SAVANNAH, GA— September 28, 2016– Savannah State University’s (SSU) Qian Chen, Ph.D., assistant professor of computer science technology, and two students completed a summer research project aimed at protecting infrastructure. Chen was joined by Summer Sykes, a senior electronics engineering technology student from Atlanta, Ga., and Chelsea Calhoun, a senior in computer science technology from Jacksonville, Fla.
The SSU team worked at the Oak Ridge National Laboratory (ORNL) to design and test a method for companies to know a cyber attack is affecting a supervisory control and data acquisition (SCADA) system. Many of the nation’s large industries and manufacturers – oil companies, wastewater facilities, electrical grids, large communication networks – use SCADA systems to remotely operate multiple locations from a single place.
SCADA systems are prime targets for cyber attacks and, according to one study, have doubled over the past year; yet, more than 30% of organizations did not know their SCADA system had even been breached.
The research conducted by Chen, Sykes and Calhoun designed a technique with high detection accuracy. Their process monitors, tracks and compares the power consumption during normal activity and during an attack. The SCADA systems can now be programmed to sense the spike in power consumption, detect a threat and alert an organization.
Chen will present the findings at the Hawaii International Conference on System Sciences 50.

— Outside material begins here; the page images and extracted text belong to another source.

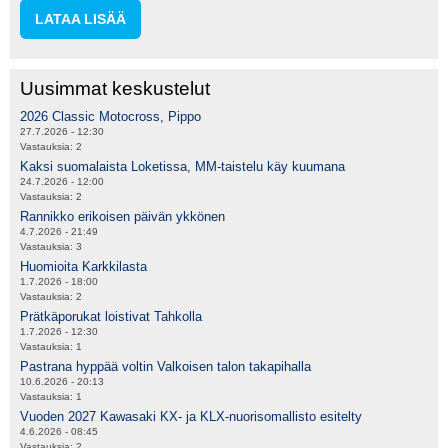
LATAA LISÄÄ
Uusimmat keskustelut
2026 Classic Motocross, Pippo
27.7.2026 - 12:30
Vastauksia:
2
Kaksi suomalaista Loketissa, MM-taistelu käy kuumana
24.7.2026 - 12:00
Vastauksia:
2
Rannikko erikoisen päivän ykkönen
4.7.2026 - 21:49
Vastauksia:
3
Huomioita Karkkilasta
1.7.2026 - 18:00
Vastauksia:
2
Prätkäporukat loistivat Tahkolla
1.7.2026 - 12:30
Vastauksia:
1
Pastrana hyppää voltin Valkoisen talon takapihalla
10.6.2026 - 20:13
Vastauksia:
1
Vuoden 2027 Kawasaki KX- ja KLX-nuorisomallisto esitelty
4.6.2026 - 08:45
Vastauksia:
2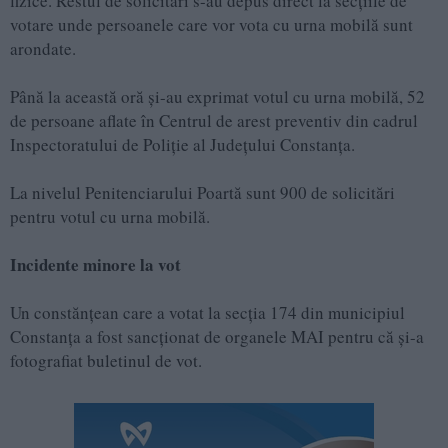
fizice. Restul de solicitări s-au depus direct la secțiile de
votare unde persoanele care vor vota cu urna mobilă sunt
arondate.
Până la această oră și-au exprimat votul cu urna mobilă, 52
de persoane aflate în Centrul de arest preventiv din cadrul
Inspectoratului de Poliție al Județului Constanța.
La nivelul Penitenciarului Poartă sunt 900 de solicitări
pentru votul cu urna mobilă.
Incidente minore la vot
Un constănțean care a votat la secția 174 din municipiul
Constanța a fost sancționat de organele MAI pentru că și-a
fotografiat buletinul de vot.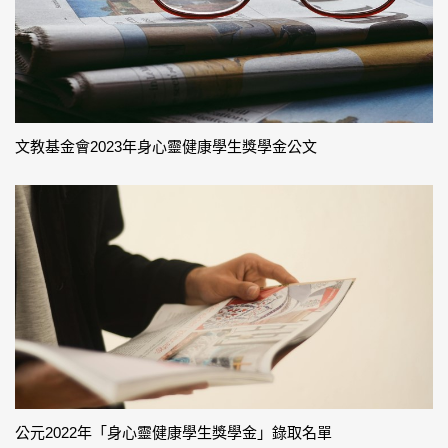
文教基金會2023年身心靈健康學生獎學金公文
公元2022年「身心靈健康學生獎學金」錄取名單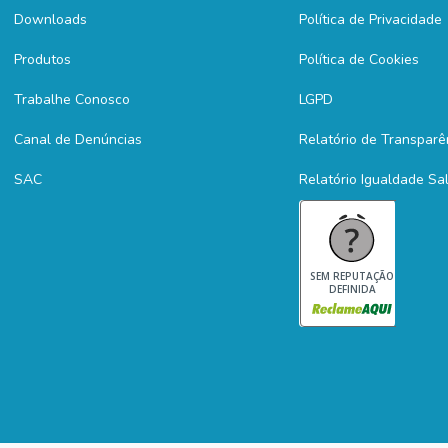
Downloads
Política de Privacidade
Produtos
Política de Cookies
Trabalhe Conosco
LGPD
Canal de Denúncias
Relatório de Transparê
SAC
Relatório Igualdade Sal
SEM REPUTAÇÃO
DEFINIDA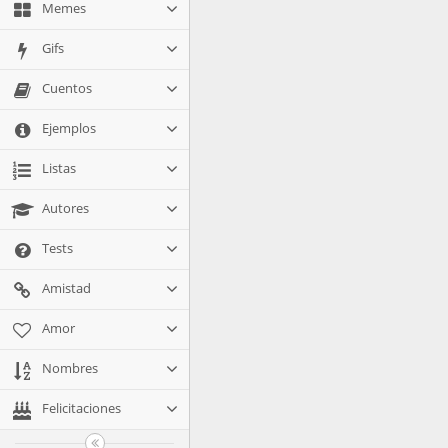
Memes
Gifs
Cuentos
Ejemplos
Listas
Autores
Tests
Amistad
Amor
Nombres
Felicitaciones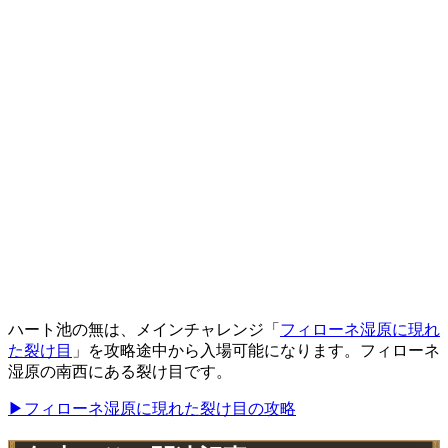
ハート池の無は、メインチャレンジ「
フィローネ湿原に現れ
た裂け目
」を攻略途中から入場可能になります。フィローネ
湿原の南西にある裂け目です。
▶フィローネ湿原に現れた裂け目の攻略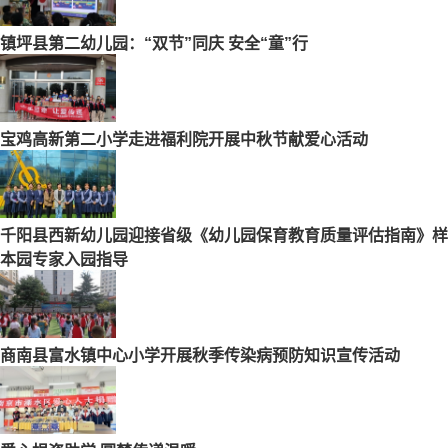
镇坪县第二幼儿园：“双节”同庆 安全“童”行
宝鸡高新第二小学走进福利院开展中秋节献爱心活动
千阳县西新幼儿园迎接省级《幼儿园保育教育质量评估指南》样
本园专家入园指导
商南县富水镇中心小学开展秋季传染病预防知识宣传活动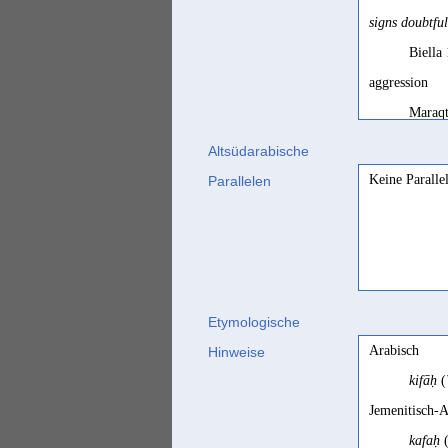
signs doubtful
Biella
aggression
Maraqt
Aggression ≠ 
Altsüdarabische
Multho
Keine Paralle
Parallelen
aggression, as
SD, 76
agression, att
SD fra
Etymologische
Konfrontatio
Arabisch
Hinweise
Stein 
kifāḥ
(
unexpected at
Jemenitisch-A
Jamme
kafaḥ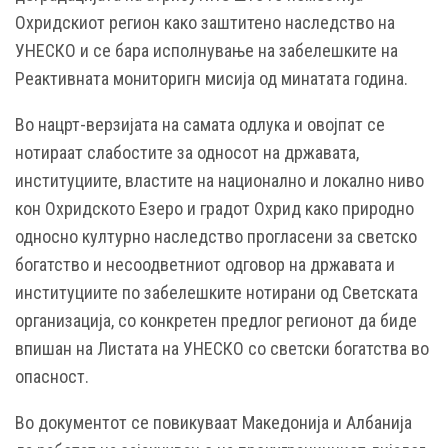
Охридскиот регион како заштитено наследство на
УНЕСКО и се бара исполнување на забелешките на
Реактивната мониторигн мисија од минатата година.
Во нацрт-верзијата на самата одлука и овојпат се
нотираат слабостите за односот на државата,
институциите, властите на национално и локално ниво
кон Охридското Езеро и градот Охрид како природно
односно културно наследство прогласени за светско
богатство и несоодветниот одговор на државата и
институциите по забелешките нотирани од Светската
организација, со конкретен предлог регионот да биде
впишан на Листата на УНЕСКО со светски богатства во
опасност.
Во документот се повикуваат Македонија и Албанија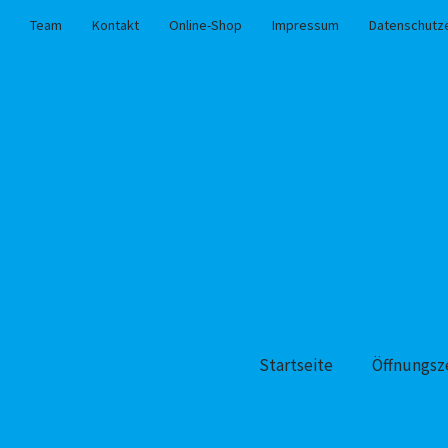
Team
Kontakt
Online-Shop
Impressum
Datenschutz
Startseite
Öffnungsz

ABOUT SAVANNAH STATE UNIVERSITY
Established in 1890, Savannah State University is the oldest public historically black college or university in Georgia and the oldest institution of higher learning in the city of Savannah. The university’s 4,800 students select majors from 30 undergraduate and six graduate programs in three colleges — Liberal Arts and Social Sciences, Business Administration and Sciences and Technology — and the School of Teacher Education.